I think of those first eras we spent together--the slug eras--and I
feel so lucky. I know it seems silly but we felt as if--well, as if
no one had ever been dead before.
I've come to think increasingly that the little dead really were a
disease; I can't bring myself to judge them. We were all part of
something.
I try to keep an open mind; it gets opener and opener, as far as I
can tell. I go to the end of my death, then start at the beginning
again. It takes so long I can't tell if I've changed or am even
myself. I used to think, death will be all right, I won't know I'm
dead. But I was wrong. I do know I'm dead. But I was right, too.
It is all right. I'm not myself.
I still sleep, sometimes for centuries, I suppose. For aeons. The
dead live in the present. I just speak for myself. I don't know what
that means. Who said that? Is that your head? It's possible I went
to heaven but have forgotten; I doubt it, though; it doesn't seem like
me. That has to be the understatement of the aeon. Depending what
aeon it is; I get mixed up.
I'm fairly sure of one thing, though: it's not your thoughts that
keep us alive. I mean, you must think them for yourselves, if you
miss us, and of course we're touched. But we have a real incentive to
live on, ourselves. There is great appeal in living on. It is
certainly less interesting than living on in life, but the parts of
our brain that get bored are missing; more interest would be lost on
us. This is plenty for us. It's true it's tedious. It's true time
seems to take forever. It's better than stopping.

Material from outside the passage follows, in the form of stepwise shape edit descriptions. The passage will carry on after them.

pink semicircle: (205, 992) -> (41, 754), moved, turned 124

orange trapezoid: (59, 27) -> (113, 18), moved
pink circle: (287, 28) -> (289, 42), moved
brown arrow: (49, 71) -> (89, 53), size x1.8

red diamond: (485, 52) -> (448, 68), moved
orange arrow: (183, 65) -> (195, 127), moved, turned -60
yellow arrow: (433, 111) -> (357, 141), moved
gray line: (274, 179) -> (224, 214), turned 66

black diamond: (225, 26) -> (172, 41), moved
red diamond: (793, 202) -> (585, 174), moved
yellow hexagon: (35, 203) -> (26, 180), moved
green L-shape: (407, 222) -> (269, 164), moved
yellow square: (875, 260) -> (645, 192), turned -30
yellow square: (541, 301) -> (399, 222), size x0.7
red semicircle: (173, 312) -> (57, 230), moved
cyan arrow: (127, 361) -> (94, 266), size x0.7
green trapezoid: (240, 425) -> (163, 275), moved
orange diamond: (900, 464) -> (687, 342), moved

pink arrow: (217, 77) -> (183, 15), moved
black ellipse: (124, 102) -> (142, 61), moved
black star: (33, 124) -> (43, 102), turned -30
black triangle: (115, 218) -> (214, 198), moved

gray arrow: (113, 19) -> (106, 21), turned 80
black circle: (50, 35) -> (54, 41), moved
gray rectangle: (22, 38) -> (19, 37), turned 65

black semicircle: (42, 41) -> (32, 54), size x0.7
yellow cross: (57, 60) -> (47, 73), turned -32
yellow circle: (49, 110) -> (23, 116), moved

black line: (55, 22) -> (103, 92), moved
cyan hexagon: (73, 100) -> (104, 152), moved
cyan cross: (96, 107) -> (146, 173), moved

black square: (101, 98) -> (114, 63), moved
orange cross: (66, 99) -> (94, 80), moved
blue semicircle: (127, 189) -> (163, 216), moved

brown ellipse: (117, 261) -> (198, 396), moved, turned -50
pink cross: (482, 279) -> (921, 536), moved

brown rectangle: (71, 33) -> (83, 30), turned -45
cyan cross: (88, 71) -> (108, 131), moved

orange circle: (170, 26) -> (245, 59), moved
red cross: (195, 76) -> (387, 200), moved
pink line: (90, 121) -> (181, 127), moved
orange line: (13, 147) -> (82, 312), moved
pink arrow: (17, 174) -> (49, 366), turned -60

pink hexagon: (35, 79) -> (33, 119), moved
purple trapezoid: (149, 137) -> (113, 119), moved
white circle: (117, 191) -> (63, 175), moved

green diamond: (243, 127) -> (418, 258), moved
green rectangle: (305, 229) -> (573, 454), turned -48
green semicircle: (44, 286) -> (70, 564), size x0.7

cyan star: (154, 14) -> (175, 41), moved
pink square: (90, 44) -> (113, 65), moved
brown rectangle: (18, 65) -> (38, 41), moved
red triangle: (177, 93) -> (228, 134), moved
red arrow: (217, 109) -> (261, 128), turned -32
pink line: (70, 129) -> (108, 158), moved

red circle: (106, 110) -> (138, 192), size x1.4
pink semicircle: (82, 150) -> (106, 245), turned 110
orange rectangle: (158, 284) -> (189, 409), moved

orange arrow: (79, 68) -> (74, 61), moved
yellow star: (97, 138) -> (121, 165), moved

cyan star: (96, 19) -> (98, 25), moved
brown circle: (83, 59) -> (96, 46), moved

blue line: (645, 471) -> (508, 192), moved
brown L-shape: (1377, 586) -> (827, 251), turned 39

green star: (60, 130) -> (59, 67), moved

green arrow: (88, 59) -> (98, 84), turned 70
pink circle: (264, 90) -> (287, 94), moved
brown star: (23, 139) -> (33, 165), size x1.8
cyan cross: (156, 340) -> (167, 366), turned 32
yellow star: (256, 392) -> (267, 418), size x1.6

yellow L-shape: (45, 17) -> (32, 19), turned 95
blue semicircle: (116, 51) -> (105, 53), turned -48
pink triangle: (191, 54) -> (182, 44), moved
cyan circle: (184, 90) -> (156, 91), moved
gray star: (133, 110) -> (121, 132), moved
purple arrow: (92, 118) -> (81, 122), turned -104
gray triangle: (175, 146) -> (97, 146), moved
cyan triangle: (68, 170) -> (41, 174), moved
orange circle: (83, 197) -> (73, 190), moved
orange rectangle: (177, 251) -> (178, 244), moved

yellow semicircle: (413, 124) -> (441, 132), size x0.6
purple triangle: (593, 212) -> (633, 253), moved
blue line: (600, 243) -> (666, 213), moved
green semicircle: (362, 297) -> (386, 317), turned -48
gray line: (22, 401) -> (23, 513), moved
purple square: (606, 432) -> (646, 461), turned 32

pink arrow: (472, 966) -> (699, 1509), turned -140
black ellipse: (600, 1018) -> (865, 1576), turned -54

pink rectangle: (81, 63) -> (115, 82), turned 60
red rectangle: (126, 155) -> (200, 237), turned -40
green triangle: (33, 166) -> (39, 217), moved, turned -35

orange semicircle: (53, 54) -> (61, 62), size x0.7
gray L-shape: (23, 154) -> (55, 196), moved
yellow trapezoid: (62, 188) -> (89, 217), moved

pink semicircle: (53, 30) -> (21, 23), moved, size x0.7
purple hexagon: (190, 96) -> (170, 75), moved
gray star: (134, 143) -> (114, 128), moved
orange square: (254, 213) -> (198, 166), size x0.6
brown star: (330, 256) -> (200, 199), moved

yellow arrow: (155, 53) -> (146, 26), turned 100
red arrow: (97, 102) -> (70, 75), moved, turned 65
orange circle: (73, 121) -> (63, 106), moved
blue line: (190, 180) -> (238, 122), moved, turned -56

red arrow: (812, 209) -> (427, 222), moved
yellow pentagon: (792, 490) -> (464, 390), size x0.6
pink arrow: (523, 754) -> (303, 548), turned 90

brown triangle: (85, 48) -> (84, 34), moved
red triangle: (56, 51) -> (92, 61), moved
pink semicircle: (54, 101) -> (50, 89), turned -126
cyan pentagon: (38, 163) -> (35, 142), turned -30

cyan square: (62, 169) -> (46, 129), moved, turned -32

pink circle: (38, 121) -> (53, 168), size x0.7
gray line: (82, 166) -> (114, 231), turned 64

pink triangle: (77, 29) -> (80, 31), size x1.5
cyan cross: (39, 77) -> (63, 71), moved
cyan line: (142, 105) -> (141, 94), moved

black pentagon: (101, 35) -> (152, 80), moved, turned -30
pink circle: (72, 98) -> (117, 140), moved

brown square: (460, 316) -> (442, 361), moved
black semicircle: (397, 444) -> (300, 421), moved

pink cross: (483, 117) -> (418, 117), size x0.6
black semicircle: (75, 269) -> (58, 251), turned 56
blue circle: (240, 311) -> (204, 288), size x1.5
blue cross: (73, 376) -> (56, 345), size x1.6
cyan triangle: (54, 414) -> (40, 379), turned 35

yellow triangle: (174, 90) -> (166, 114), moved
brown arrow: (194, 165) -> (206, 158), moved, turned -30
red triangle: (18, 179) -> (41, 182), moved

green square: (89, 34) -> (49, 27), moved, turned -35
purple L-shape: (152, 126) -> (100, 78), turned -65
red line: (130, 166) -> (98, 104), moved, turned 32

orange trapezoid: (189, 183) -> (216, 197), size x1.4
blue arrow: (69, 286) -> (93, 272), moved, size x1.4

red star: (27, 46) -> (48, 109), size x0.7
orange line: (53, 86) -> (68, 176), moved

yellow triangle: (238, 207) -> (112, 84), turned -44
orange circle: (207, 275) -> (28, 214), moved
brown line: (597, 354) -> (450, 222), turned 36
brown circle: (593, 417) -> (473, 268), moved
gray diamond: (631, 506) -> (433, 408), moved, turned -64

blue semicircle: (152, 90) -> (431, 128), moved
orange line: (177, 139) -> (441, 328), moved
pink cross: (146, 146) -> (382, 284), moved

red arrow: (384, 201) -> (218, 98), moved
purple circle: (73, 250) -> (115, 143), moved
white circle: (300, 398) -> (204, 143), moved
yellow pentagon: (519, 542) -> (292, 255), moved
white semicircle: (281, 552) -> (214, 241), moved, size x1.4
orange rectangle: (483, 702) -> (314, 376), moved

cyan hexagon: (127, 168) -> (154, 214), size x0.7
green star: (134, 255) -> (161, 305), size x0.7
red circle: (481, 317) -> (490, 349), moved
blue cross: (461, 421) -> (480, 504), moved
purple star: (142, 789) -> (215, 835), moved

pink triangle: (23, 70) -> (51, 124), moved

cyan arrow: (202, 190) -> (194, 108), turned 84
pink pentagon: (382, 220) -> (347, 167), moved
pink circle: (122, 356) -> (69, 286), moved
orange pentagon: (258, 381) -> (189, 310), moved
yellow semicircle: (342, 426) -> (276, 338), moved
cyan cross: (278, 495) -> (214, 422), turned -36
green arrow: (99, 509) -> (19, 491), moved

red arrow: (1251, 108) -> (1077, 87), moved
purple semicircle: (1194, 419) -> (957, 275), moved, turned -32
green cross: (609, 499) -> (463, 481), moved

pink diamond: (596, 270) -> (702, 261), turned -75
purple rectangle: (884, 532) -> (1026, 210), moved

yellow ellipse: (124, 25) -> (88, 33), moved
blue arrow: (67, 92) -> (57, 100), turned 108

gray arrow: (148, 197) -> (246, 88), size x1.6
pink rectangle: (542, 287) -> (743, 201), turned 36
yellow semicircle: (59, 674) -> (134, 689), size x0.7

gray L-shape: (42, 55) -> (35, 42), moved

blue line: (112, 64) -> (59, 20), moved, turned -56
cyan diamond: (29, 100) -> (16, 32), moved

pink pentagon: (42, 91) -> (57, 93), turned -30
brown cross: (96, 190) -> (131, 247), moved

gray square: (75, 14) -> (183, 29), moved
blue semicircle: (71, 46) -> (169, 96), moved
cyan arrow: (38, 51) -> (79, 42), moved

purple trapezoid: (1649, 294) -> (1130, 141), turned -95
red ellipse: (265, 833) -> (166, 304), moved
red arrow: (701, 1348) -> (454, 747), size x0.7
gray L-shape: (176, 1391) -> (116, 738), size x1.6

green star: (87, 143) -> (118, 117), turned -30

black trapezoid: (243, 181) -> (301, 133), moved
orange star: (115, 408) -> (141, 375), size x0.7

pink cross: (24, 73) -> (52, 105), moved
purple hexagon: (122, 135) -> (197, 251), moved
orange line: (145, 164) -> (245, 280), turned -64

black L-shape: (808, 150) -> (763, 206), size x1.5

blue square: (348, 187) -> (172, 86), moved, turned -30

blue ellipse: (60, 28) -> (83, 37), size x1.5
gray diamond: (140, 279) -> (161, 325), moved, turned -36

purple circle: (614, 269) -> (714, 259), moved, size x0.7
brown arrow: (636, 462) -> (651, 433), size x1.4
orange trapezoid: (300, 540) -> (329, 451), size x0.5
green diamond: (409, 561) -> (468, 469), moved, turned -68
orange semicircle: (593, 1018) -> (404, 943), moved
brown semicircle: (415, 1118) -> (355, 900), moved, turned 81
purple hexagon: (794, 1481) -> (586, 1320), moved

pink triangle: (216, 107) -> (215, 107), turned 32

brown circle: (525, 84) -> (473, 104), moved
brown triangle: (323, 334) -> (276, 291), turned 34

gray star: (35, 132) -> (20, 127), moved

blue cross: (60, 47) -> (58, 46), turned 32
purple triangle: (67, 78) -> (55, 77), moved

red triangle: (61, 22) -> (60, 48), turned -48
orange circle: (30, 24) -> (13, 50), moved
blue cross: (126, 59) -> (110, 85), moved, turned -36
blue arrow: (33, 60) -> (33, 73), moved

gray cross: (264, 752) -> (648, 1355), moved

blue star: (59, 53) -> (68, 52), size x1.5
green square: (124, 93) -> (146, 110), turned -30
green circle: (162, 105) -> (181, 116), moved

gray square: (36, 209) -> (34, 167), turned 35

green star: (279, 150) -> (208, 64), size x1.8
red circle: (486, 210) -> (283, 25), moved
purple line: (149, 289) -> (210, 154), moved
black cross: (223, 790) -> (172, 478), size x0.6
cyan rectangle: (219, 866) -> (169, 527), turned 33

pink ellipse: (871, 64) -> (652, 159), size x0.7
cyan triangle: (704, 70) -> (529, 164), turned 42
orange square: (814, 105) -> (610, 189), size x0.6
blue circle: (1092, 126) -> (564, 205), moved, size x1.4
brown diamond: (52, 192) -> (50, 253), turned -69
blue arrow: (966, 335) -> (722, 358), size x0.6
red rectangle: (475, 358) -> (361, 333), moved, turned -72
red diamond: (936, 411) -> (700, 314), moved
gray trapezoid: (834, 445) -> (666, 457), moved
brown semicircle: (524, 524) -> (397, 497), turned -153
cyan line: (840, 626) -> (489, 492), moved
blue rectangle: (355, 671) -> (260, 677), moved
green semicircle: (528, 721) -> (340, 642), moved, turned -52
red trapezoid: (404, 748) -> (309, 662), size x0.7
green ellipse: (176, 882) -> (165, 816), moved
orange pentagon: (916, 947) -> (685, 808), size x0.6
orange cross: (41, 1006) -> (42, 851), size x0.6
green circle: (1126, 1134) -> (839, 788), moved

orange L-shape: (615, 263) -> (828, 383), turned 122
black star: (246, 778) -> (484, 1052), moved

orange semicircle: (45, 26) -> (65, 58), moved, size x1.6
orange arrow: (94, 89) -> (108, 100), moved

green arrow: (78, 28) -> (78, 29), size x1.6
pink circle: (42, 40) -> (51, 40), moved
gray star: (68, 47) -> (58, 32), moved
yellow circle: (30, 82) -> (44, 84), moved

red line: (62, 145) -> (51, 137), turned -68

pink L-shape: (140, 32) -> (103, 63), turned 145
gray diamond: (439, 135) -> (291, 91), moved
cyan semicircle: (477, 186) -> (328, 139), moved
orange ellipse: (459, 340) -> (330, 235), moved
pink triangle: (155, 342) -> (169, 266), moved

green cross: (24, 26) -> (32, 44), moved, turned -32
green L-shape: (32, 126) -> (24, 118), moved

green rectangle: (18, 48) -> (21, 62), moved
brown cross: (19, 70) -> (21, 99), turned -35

If we don't think of you as often as you think of us, please,
please, don't take it to heart; it doesn't mean a thing; it takes all
our energy just surviving; not a one of us has managed to keep body
and soul together.
But remember, how we live on for you and how we live on for
ourselves are rather different matters.
For, finally, this story is not about your needs, but ours, and as
you care for us, or did care for us, I would think you'd like to know:
we're fine. We manage. It's not that bad.